Alfred Russel Wallace : Alfred Wallace : A. R. Wallace :
Russel Wallace : Alfred Russell Wallace (sic)

 
 
Mr. Blatchford's Dogmatism (S699: 1912)

 
Editor Charles H. Smith's Note: A letter to the Editor printed on page 815 of the 11 September 1912 number of The Christian Commonwealth (London). To link directly to this page, connect with: http://people.wku.edu/charles.smith/wallace/S699.htm


    Dr. Alfred Russel Wallace, F.R.S., O.M., writes:--

    I have read the discussion between yourself and Mr. Blatchford with great interest, and I am sorry I cannot undertake to do more than express my general opinion, and refer to my own books for the facts and reasonings on which that opinion is based.

    I am in a position now to sympathise with both of your conclusions ["meaning and purpose alone justify the existence of the universe and faith that it has meaning and purpose alone makes life livable."--Christian Commonwealth, August 28.] because, for the first half of my life I was as thorough an Agnostic as Mr. Blatchford himself, and I am afraid almost as dogmatic and one-sided in my opinions. Now I take your view of the whole problem, but I still, and more than ever, feel that all attempts to state or define the nature, capacities, or possibilities of that power above us, which is the source of all power and all life, which we speak of as God or Deity, is beyond our conceptions, as is all that is infinite. We cannot go further than Pope in his fine line:--

    "Thou great first Cause, least understood."

    Mr. Blatchford is too dogmatic when he says, as he has repeatedly done in the "Clarion," "I do not know: nobody does know." Unfortunately, he is totally ignorant of two vast accumulations of facts which I have examined and tested to the best of my ability for between forty and fifty years, and which afford

The Only Safe Basis

for any clear and valuable opinions on the matter.
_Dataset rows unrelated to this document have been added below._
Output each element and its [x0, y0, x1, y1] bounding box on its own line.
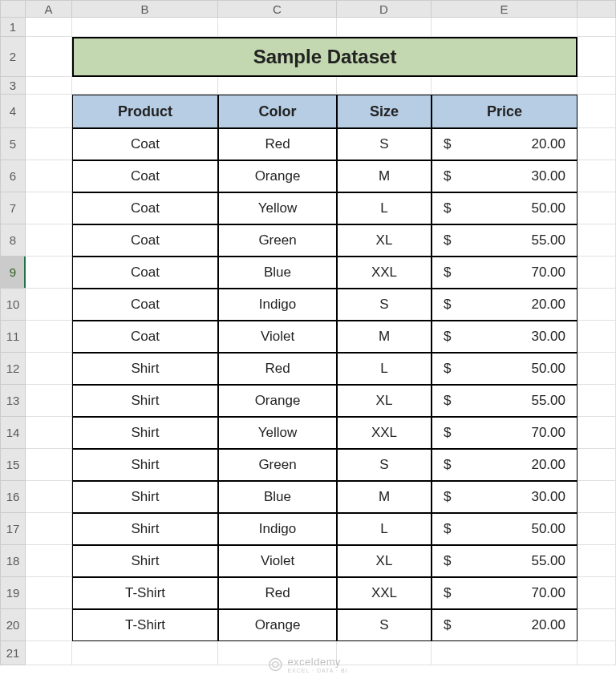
- col-header-B[interactable]: B: [72, 0, 218, 18]
- header-color[interactable]: Color: [218, 95, 337, 128]
- row-header-21[interactable]: 21: [0, 641, 26, 665]
- cell-F10[interactable]: [578, 289, 616, 321]
- cell-size[interactable]: XL: [337, 224, 432, 257]
- cell-F7[interactable]: [578, 192, 616, 224]
- cell-price[interactable]: $55.00: [432, 385, 578, 417]
- cell-F15[interactable]: [578, 449, 616, 481]
- cell-A16[interactable]: [26, 481, 72, 513]
- cell-A7[interactable]: [26, 192, 72, 224]
- cell-product[interactable]: Coat: [72, 321, 218, 353]
- cell-F21[interactable]: [578, 641, 616, 665]
- cell-F1[interactable]: [578, 18, 616, 37]
- header-size[interactable]: Size: [337, 95, 432, 128]
- cell-product[interactable]: Coat: [72, 160, 218, 192]
- cell-F16[interactable]: [578, 481, 616, 513]
- cell-A1[interactable]: [26, 18, 72, 37]
- cell-price[interactable]: $20.00: [432, 609, 578, 641]
- cell-F20[interactable]: [578, 609, 616, 641]
- cell-A3[interactable]: [26, 77, 72, 95]
- cell-A20[interactable]: [26, 609, 72, 641]
- select-all-corner[interactable]: [0, 0, 26, 18]
- cell-D3[interactable]: [337, 77, 432, 95]
- row-header-19[interactable]: 19: [0, 577, 26, 609]
- cell-size[interactable]: M: [337, 160, 432, 192]
- cell-product[interactable]: Shirt: [72, 449, 218, 481]
- row-header-3[interactable]: 3: [0, 77, 26, 95]
- cell-size[interactable]: L: [337, 513, 432, 545]
- cell-F18[interactable]: [578, 545, 616, 577]
- cell-A10[interactable]: [26, 289, 72, 321]
- cell-A9[interactable]: [26, 257, 72, 289]
- cell-product[interactable]: Shirt: [72, 353, 218, 385]
- cell-color[interactable]: Red: [218, 128, 337, 160]
- cell-A5[interactable]: [26, 128, 72, 160]
- cell-A4[interactable]: [26, 95, 72, 128]
- cell-price[interactable]: $20.00: [432, 289, 578, 321]
- cell-color[interactable]: Indigo: [218, 513, 337, 545]
- cell-color[interactable]: Violet: [218, 545, 337, 577]
- cell-product[interactable]: Coat: [72, 224, 218, 257]
- cell-size[interactable]: S: [337, 128, 432, 160]
- cell-C1[interactable]: [218, 18, 337, 37]
- cell-color[interactable]: Orange: [218, 609, 337, 641]
- row-header-1[interactable]: 1: [0, 18, 26, 37]
- cell-price[interactable]: $30.00: [432, 481, 578, 513]
- cell-B3[interactable]: [72, 77, 218, 95]
- row-header-4[interactable]: 4: [0, 95, 26, 128]
- cell-F13[interactable]: [578, 385, 616, 417]
- cell-price[interactable]: $50.00: [432, 192, 578, 224]
- title-cell[interactable]: Sample Dataset: [72, 37, 578, 77]
- cell-B1[interactable]: [72, 18, 218, 37]
- cell-price[interactable]: $30.00: [432, 160, 578, 192]
- col-header-A[interactable]: A: [26, 0, 72, 18]
- cell-A14[interactable]: [26, 417, 72, 449]
- cell-product[interactable]: Shirt: [72, 417, 218, 449]
- row-header-16[interactable]: 16: [0, 481, 26, 513]
- row-header-7[interactable]: 7: [0, 192, 26, 224]
- row-header-8[interactable]: 8: [0, 224, 26, 257]
- cell-product[interactable]: T-Shirt: [72, 577, 218, 609]
- cell-A6[interactable]: [26, 160, 72, 192]
- cell-size[interactable]: L: [337, 192, 432, 224]
- cell-A13[interactable]: [26, 385, 72, 417]
- cell-A15[interactable]: [26, 449, 72, 481]
- cell-F14[interactable]: [578, 417, 616, 449]
- cell-B21[interactable]: [72, 641, 218, 665]
- col-header-C[interactable]: C: [218, 0, 337, 18]
- row-header-10[interactable]: 10: [0, 289, 26, 321]
- cell-F4[interactable]: [578, 95, 616, 128]
- cell-color[interactable]: Blue: [218, 257, 337, 289]
- cell-E1[interactable]: [432, 18, 578, 37]
- cell-F3[interactable]: [578, 77, 616, 95]
- cell-F8[interactable]: [578, 224, 616, 257]
- cell-price[interactable]: $50.00: [432, 513, 578, 545]
- cell-color[interactable]: Orange: [218, 385, 337, 417]
- cell-size[interactable]: XXL: [337, 577, 432, 609]
- row-header-2[interactable]: 2: [0, 37, 26, 77]
- cell-A8[interactable]: [26, 224, 72, 257]
- cell-F12[interactable]: [578, 353, 616, 385]
- cell-price[interactable]: $20.00: [432, 128, 578, 160]
- cell-color[interactable]: Red: [218, 353, 337, 385]
- cell-A17[interactable]: [26, 513, 72, 545]
- cell-F6[interactable]: [578, 160, 616, 192]
- cell-product[interactable]: Shirt: [72, 513, 218, 545]
- header-product[interactable]: Product: [72, 95, 218, 128]
- row-header-14[interactable]: 14: [0, 417, 26, 449]
- cell-F9[interactable]: [578, 257, 616, 289]
- row-header-9[interactable]: 9: [0, 257, 26, 289]
- cell-size[interactable]: XL: [337, 385, 432, 417]
- cell-product[interactable]: Coat: [72, 128, 218, 160]
- row-header-17[interactable]: 17: [0, 513, 26, 545]
- cell-price[interactable]: $70.00: [432, 257, 578, 289]
- row-header-15[interactable]: 15: [0, 449, 26, 481]
- cell-size[interactable]: M: [337, 481, 432, 513]
- cell-F2[interactable]: [578, 37, 616, 77]
- cell-size[interactable]: S: [337, 289, 432, 321]
- col-header-extra[interactable]: [578, 0, 616, 18]
- row-header-20[interactable]: 20: [0, 609, 26, 641]
- cell-color[interactable]: Green: [218, 224, 337, 257]
- cell-price[interactable]: $70.00: [432, 577, 578, 609]
- cell-F17[interactable]: [578, 513, 616, 545]
- cell-price[interactable]: $55.00: [432, 224, 578, 257]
These are the facts revealed by what is termed Psychical Research on the one hand and the inner powers and capacities of living things on the other.

    I have summarised the evidence for the former in my book on "Miracles and Modern Spiritualism," and for the latter in my recent volume on "The World of Life" and my previous work on "Man's Place in the Universe." The enormous body of evidence adduced in these three works, each confirming and strengthening the conclusions of the other, will, I feel sure, satisfy any careful reader that to imply, as Mr. Blatchford does, that nobody knows anything on these vast subjects--the nature and inner causes of Matter and Energy, Life and Mind--than is expressed in his favourite formula, "I don't know; no other man knows," is quite unjustifiable.

    My friends Sir William Crookes and Sir W. F. Barrett have been students of psychical phenomena about as long as I have, and, like myself, the longer they live and the more they know of it the more convinced they are that "the survival of man after death" is as well established as a large portion of what we term "science." Yet this is one of the things which our friend Blatchford declares that "nobody knows."